++++ DATA SECTION ++++

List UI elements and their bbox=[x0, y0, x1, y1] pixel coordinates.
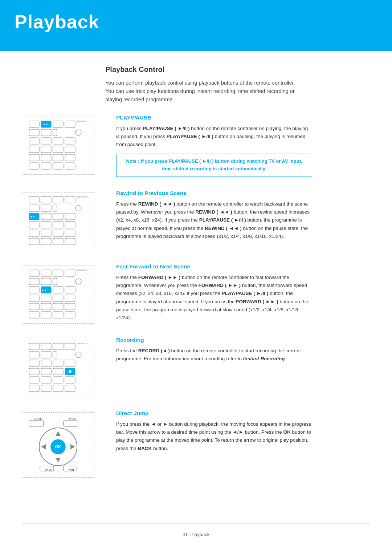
play-pause-body: If you press PLAY/PAUSE ( ►/II ) button … bbox=[116, 125, 312, 149]
svg-rect-97 bbox=[29, 377, 39, 383]
svg-point-107 bbox=[69, 370, 72, 373]
subsection-recording: SWAP PIP Ch. Recording Press the RECORD … bbox=[22, 337, 370, 397]
svg-rect-42 bbox=[65, 222, 75, 228]
svg-rect-4 bbox=[29, 129, 39, 136]
svg-text:◄◄: ◄◄ bbox=[30, 215, 35, 218]
svg-rect-57 bbox=[65, 270, 75, 276]
subsection-rewind: SWAP PIP Ch. ◄◄ Rewind to Previous Scene… bbox=[22, 190, 370, 250]
rewind-body: Press the REWIND ( ◄◄ ) button on the re… bbox=[116, 200, 312, 240]
svg-rect-95 bbox=[53, 368, 63, 375]
svg-rect-68 bbox=[53, 295, 63, 301]
svg-rect-47 bbox=[29, 238, 39, 245]
remote-image-direct-jump: GUIDE BACK bbox=[22, 412, 94, 478]
svg-marker-115 bbox=[41, 444, 46, 449]
svg-rect-17 bbox=[41, 154, 51, 161]
svg-rect-19 bbox=[65, 154, 75, 161]
svg-rect-84 bbox=[65, 343, 75, 350]
svg-rect-2 bbox=[53, 121, 63, 127]
svg-rect-76 bbox=[53, 312, 63, 318]
svg-rect-32 bbox=[41, 205, 51, 211]
svg-rect-20 bbox=[29, 163, 39, 169]
svg-rect-101 bbox=[29, 385, 39, 392]
svg-text:►/II: ►/II bbox=[43, 123, 48, 126]
subsection-fast-forward-content: Fast Forward to Next Scene Press the FOR… bbox=[105, 263, 370, 322]
svg-rect-3 bbox=[65, 121, 75, 127]
subsection-play-pause: SWAP PIP Ch. ►/II PLAY/PAUSE If you pres… bbox=[22, 114, 370, 177]
svg-rect-5 bbox=[41, 129, 51, 136]
svg-rect-46 bbox=[65, 230, 75, 236]
svg-rect-38 bbox=[65, 213, 75, 220]
svg-rect-27 bbox=[29, 197, 39, 203]
remote-recording: SWAP PIP Ch. bbox=[22, 337, 105, 397]
svg-rect-18 bbox=[53, 154, 63, 161]
remote-image-recording: SWAP PIP Ch. bbox=[22, 339, 94, 397]
svg-point-7 bbox=[75, 130, 81, 135]
play-pause-note: Note : If you press PLAY/PAUSE ( ►/II ) … bbox=[116, 154, 312, 177]
svg-rect-8 bbox=[29, 138, 39, 144]
svg-rect-70 bbox=[29, 303, 39, 310]
svg-rect-90 bbox=[41, 360, 51, 366]
svg-rect-103 bbox=[53, 385, 63, 392]
svg-rect-69 bbox=[65, 295, 75, 301]
svg-rect-104 bbox=[65, 385, 75, 392]
subsection-fast-forward: SWAP PIP Ch. ►► Fast Forward to Next Sce… bbox=[22, 263, 370, 324]
svg-rect-43 bbox=[29, 230, 39, 236]
svg-rect-86 bbox=[41, 352, 51, 358]
svg-rect-12 bbox=[29, 146, 39, 153]
svg-rect-30 bbox=[65, 197, 75, 203]
svg-rect-87 bbox=[53, 352, 57, 358]
svg-rect-71 bbox=[41, 303, 51, 310]
svg-rect-83 bbox=[53, 343, 63, 350]
svg-text:GUIDE: GUIDE bbox=[34, 417, 42, 420]
svg-rect-33 bbox=[53, 205, 57, 211]
playback-control-heading: Playback Control bbox=[105, 65, 370, 74]
svg-rect-36 bbox=[41, 213, 51, 220]
svg-text:SWAP: SWAP bbox=[77, 196, 82, 198]
svg-rect-45 bbox=[53, 230, 63, 236]
svg-marker-113 bbox=[56, 431, 61, 436]
svg-marker-114 bbox=[56, 458, 61, 462]
svg-rect-59 bbox=[41, 278, 51, 285]
svg-rect-6 bbox=[53, 129, 57, 136]
svg-text:SWAP: SWAP bbox=[77, 120, 82, 122]
svg-rect-40 bbox=[41, 222, 51, 228]
svg-rect-56 bbox=[53, 270, 63, 276]
remote-image-fast-forward: SWAP PIP Ch. ►► bbox=[22, 266, 94, 324]
fast-forward-body: Press the FORWARD ( ►► ) button on the r… bbox=[116, 274, 312, 322]
subsection-play-pause-content: PLAY/PAUSE If you press PLAY/PAUSE ( ►/I… bbox=[105, 114, 370, 177]
svg-text:PIP Ch.: PIP Ch. bbox=[82, 269, 89, 271]
svg-rect-64 bbox=[53, 287, 63, 293]
svg-rect-23 bbox=[65, 163, 75, 169]
svg-rect-82 bbox=[41, 343, 51, 350]
svg-rect-91 bbox=[53, 360, 63, 366]
svg-rect-98 bbox=[41, 377, 51, 383]
svg-rect-29 bbox=[53, 197, 63, 203]
svg-rect-39 bbox=[29, 222, 39, 228]
svg-point-34 bbox=[75, 205, 81, 211]
direct-jump-body: If you press the ◄ or ► button during pl… bbox=[116, 420, 312, 453]
svg-text:SWAP: SWAP bbox=[77, 269, 82, 271]
svg-rect-85 bbox=[29, 352, 39, 358]
svg-rect-100 bbox=[65, 377, 75, 383]
svg-rect-62 bbox=[29, 287, 39, 293]
svg-rect-58 bbox=[29, 278, 39, 285]
remote-play-pause: SWAP PIP Ch. ►/II bbox=[22, 114, 105, 175]
svg-rect-66 bbox=[29, 295, 39, 301]
svg-rect-73 bbox=[65, 303, 75, 310]
svg-rect-93 bbox=[29, 368, 39, 375]
svg-rect-37 bbox=[53, 213, 63, 220]
svg-rect-60 bbox=[53, 278, 57, 285]
svg-text:PIP Ch.: PIP Ch. bbox=[82, 120, 89, 122]
playback-control-intro: You can perform playback control using p… bbox=[105, 79, 298, 104]
svg-rect-48 bbox=[41, 238, 51, 245]
svg-rect-11 bbox=[65, 138, 75, 144]
remote-image-play-pause: SWAP PIP Ch. ►/II bbox=[22, 117, 94, 175]
svg-text:PIP Ch.: PIP Ch. bbox=[82, 196, 89, 198]
page-footer: 41. Playback bbox=[22, 523, 370, 548]
svg-rect-77 bbox=[65, 312, 75, 318]
svg-rect-92 bbox=[65, 360, 75, 366]
subsection-recording-content: Recording Press the RECORD ( ● ) button … bbox=[105, 337, 370, 363]
svg-rect-41 bbox=[53, 222, 63, 228]
svg-rect-49 bbox=[53, 238, 63, 245]
svg-rect-74 bbox=[29, 312, 39, 318]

++++

**EXERCISE INSTRUCTIONS:**
When you repeat the material, keep every word exact and drop the pictures.

**TASK RESPONSE:**
List UI elements and their bbox=[x0, y0, x1, y1] pixel coordinates.
play-pause-body: If you press PLAY/PAUSE ( ►/II ) button … bbox=[116, 125, 312, 149]
svg-rect-97 bbox=[29, 377, 39, 383]
svg-point-107 bbox=[69, 370, 72, 373]
subsection-recording: SWAP PIP Ch. Recording Press the RECORD … bbox=[22, 337, 370, 397]
svg-rect-42 bbox=[65, 222, 75, 228]
svg-rect-4 bbox=[29, 129, 39, 136]
svg-text:◄◄: ◄◄ bbox=[30, 215, 35, 218]
svg-rect-57 bbox=[65, 270, 75, 276]
subsection-rewind: SWAP PIP Ch. ◄◄ Rewind to Previous Scene… bbox=[22, 190, 370, 250]
rewind-body: Press the REWIND ( ◄◄ ) button on the re… bbox=[116, 200, 312, 240]
svg-rect-95 bbox=[53, 368, 63, 375]
svg-rect-68 bbox=[53, 295, 63, 301]
svg-rect-47 bbox=[29, 238, 39, 245]
remote-image-direct-jump: GUIDE BACK bbox=[22, 412, 94, 478]
svg-marker-115 bbox=[41, 444, 46, 449]
svg-rect-17 bbox=[41, 154, 51, 161]
svg-rect-19 bbox=[65, 154, 75, 161]
svg-rect-84 bbox=[65, 343, 75, 350]
svg-rect-2 bbox=[53, 121, 63, 127]
svg-rect-76 bbox=[53, 312, 63, 318]
svg-rect-32 bbox=[41, 205, 51, 211]
svg-rect-20 bbox=[29, 163, 39, 169]
svg-rect-101 bbox=[29, 385, 39, 392]
svg-text:►/II: ►/II bbox=[43, 123, 48, 126]
subsection-fast-forward-content: Fast Forward to Next Scene Press the FOR… bbox=[105, 263, 370, 322]
svg-rect-3 bbox=[65, 121, 75, 127]
subsection-play-pause: SWAP PIP Ch. ►/II PLAY/PAUSE If you pres… bbox=[22, 114, 370, 177]
svg-rect-5 bbox=[41, 129, 51, 136]
svg-rect-46 bbox=[65, 230, 75, 236]
svg-rect-38 bbox=[65, 213, 75, 220]
svg-rect-27 bbox=[29, 197, 39, 203]
remote-recording: SWAP PIP Ch. bbox=[22, 337, 105, 397]
svg-rect-18 bbox=[53, 154, 63, 161]
remote-image-recording: SWAP PIP Ch. bbox=[22, 339, 94, 397]
svg-point-7 bbox=[75, 130, 81, 135]
play-pause-note: Note : If you press PLAY/PAUSE ( ►/II ) … bbox=[116, 154, 312, 177]
svg-rect-8 bbox=[29, 138, 39, 144]
svg-rect-70 bbox=[29, 303, 39, 310]
svg-rect-90 bbox=[41, 360, 51, 366]
svg-rect-103 bbox=[53, 385, 63, 392]
svg-rect-69 bbox=[65, 295, 75, 301]
svg-rect-104 bbox=[65, 385, 75, 392]
subsection-fast-forward: SWAP PIP Ch. ►► Fast Forward to Next Sce… bbox=[22, 263, 370, 324]
svg-rect-43 bbox=[29, 230, 39, 236]
svg-rect-86 bbox=[41, 352, 51, 358]
svg-rect-12 bbox=[29, 146, 39, 153]
svg-rect-30 bbox=[65, 197, 75, 203]
svg-rect-87 bbox=[53, 352, 57, 358]
svg-rect-71 bbox=[41, 303, 51, 310]
svg-rect-83 bbox=[53, 343, 63, 350]
svg-text:GUIDE: GUIDE bbox=[34, 417, 42, 420]
svg-rect-33 bbox=[53, 205, 57, 211]
playback-control-heading: Playback Control bbox=[105, 65, 370, 74]
svg-rect-36 bbox=[41, 213, 51, 220]
svg-text:SWAP: SWAP bbox=[77, 196, 82, 198]
svg-rect-45 bbox=[53, 230, 63, 236]
svg-marker-113 bbox=[56, 431, 61, 436]
svg-marker-114 bbox=[56, 458, 61, 462]
svg-rect-59 bbox=[41, 278, 51, 285]
svg-rect-6 bbox=[53, 129, 57, 136]
svg-text:SWAP: SWAP bbox=[77, 120, 82, 122]
svg-rect-40 bbox=[41, 222, 51, 228]
svg-rect-56 bbox=[53, 270, 63, 276]
remote-image-fast-forward: SWAP PIP Ch. ►► bbox=[22, 266, 94, 324]
fast-forward-body: Press the FORWARD ( ►► ) button on the r… bbox=[116, 274, 312, 322]
subsection-play-pause-content: PLAY/PAUSE If you press PLAY/PAUSE ( ►/I… bbox=[105, 114, 370, 177]
svg-text:PIP Ch.: PIP Ch. bbox=[82, 269, 89, 271]
svg-rect-64 bbox=[53, 287, 63, 293]
svg-rect-23 bbox=[65, 163, 75, 169]
svg-rect-82 bbox=[41, 343, 51, 350]
svg-rect-91 bbox=[53, 360, 63, 366]
svg-rect-98 bbox=[41, 377, 51, 383]
svg-rect-29 bbox=[53, 197, 63, 203]
svg-rect-39 bbox=[29, 222, 39, 228]
svg-point-34 bbox=[75, 205, 81, 211]
direct-jump-body: If you press the ◄ or ► button during pl… bbox=[116, 420, 312, 453]
svg-text:SWAP: SWAP bbox=[77, 269, 82, 271]
svg-rect-85 bbox=[29, 352, 39, 358]
svg-rect-100 bbox=[65, 377, 75, 383]
svg-rect-62 bbox=[29, 287, 39, 293]
svg-rect-58 bbox=[29, 278, 39, 285]
remote-play-pause: SWAP PIP Ch. ►/II bbox=[22, 114, 105, 175]
svg-rect-66 bbox=[29, 295, 39, 301]
svg-rect-73 bbox=[65, 303, 75, 310]
svg-rect-93 bbox=[29, 368, 39, 375]
svg-rect-37 bbox=[53, 213, 63, 220]
svg-rect-60 bbox=[53, 278, 57, 285]
svg-text:PIP Ch.: PIP Ch. bbox=[82, 120, 89, 122]
playback-control-intro: You can perform playback control using p… bbox=[105, 79, 298, 104]
svg-rect-48 bbox=[41, 238, 51, 245]
svg-rect-11 bbox=[65, 138, 75, 144]
remote-image-play-pause: SWAP PIP Ch. ►/II bbox=[22, 117, 94, 175]
svg-text:PIP Ch.: PIP Ch. bbox=[82, 196, 89, 198]
page-footer: 41. Playback bbox=[22, 523, 370, 548]
svg-rect-77 bbox=[65, 312, 75, 318]
svg-rect-92 bbox=[65, 360, 75, 366]
subsection-recording-content: Recording Press the RECORD ( ● ) button … bbox=[105, 337, 370, 363]
svg-rect-41 bbox=[53, 222, 63, 228]
svg-rect-49 bbox=[53, 238, 63, 245]
svg-rect-74 bbox=[29, 312, 39, 318]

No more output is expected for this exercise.